Sebelum menjadi kerajaan Islam, Kerajaan Banjar telah diperintah oleh tujuh orang raja. Raja pertama ialah Pangeran Surianata (1438-1460) dan raja terakhir ialah Pangeran Tumenggung (1588-1595).
Selama Pangeran Tumenggung memerintah, situasi politik di Kerajaan Banjar berada dalam keadaan rawan dan roda pemerintahan tidak dapat berjalan dengan baik. Pusat pemerintahan lalu dipindahkan dari Daha ke Danau Pagang, dekat Amuntai.

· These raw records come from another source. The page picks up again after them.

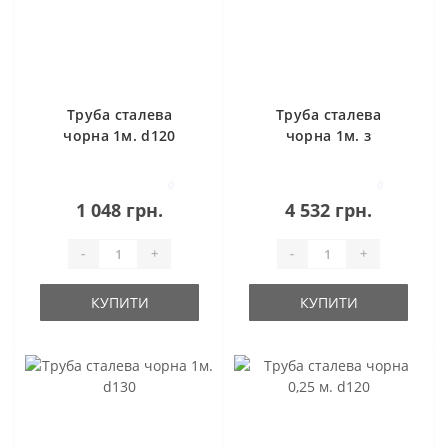
Труба сталева
Труба сталева
чорна 1м. d120
чорна 1м. з
конденсаційним
переходом,
0
0
шибером, ревізією
1 048 грн.
4 532 грн.
d150
-
+
-
+
КУПИТИ
КУПИТИ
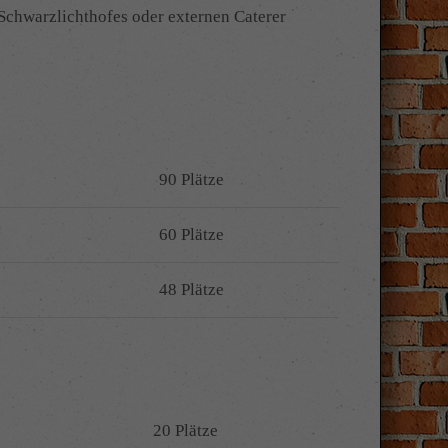
Schwarzlichthofes oder externen Caterer
90 Plätze
60 Plätze
48 Plätze
20 Plätze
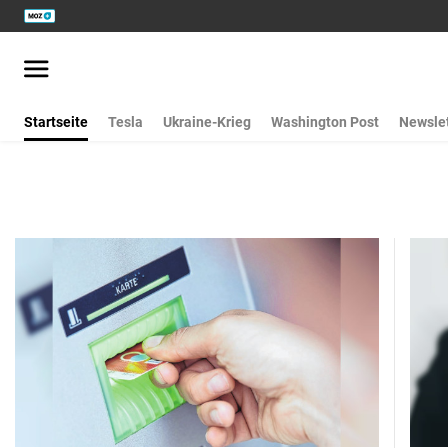
Startseite
Tesla
Ukraine-Krieg
Washington Post
Newslet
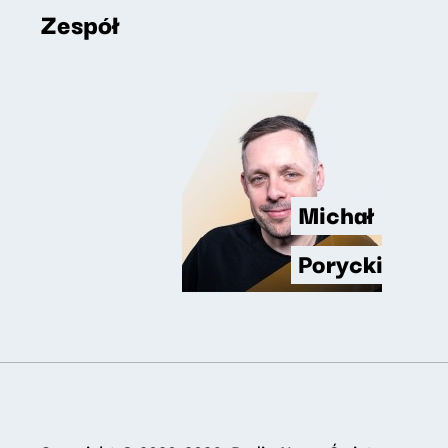
Zespół
Michał
Porycki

Pangeran Samudera yang berada di pengasingan secara diam-diam menyusun kekuatan untuk menaklukkan Pangeran Tumenggung.
Akibatnya, pada tahun 1595 terjadi perang saudara yang berakhir dengan kemenangan di pihak Pangeran Samudera.
Keberhasilan Pangeran Samudera tidak terlepas dari dukungan umat Islam di wilayah Banjar serta dukungan Patih Masih dengan prajurit Kerajaan Demak. Setelah masuk Islam, Pangeran Samudera berganti nama menjadi Pangeran Suriansyah. Kemudian ia memindahkan pusat pemerintahan ke suatu tempat yang diberi nama Bandar Masih, sekarang Banjarmasin. Peristiwa ini tercatat sebagai awal berdirinya Kerajaan Banjar yang bercorak Islam dan masa kebangkitan orang-orang Islam di Kalimantan.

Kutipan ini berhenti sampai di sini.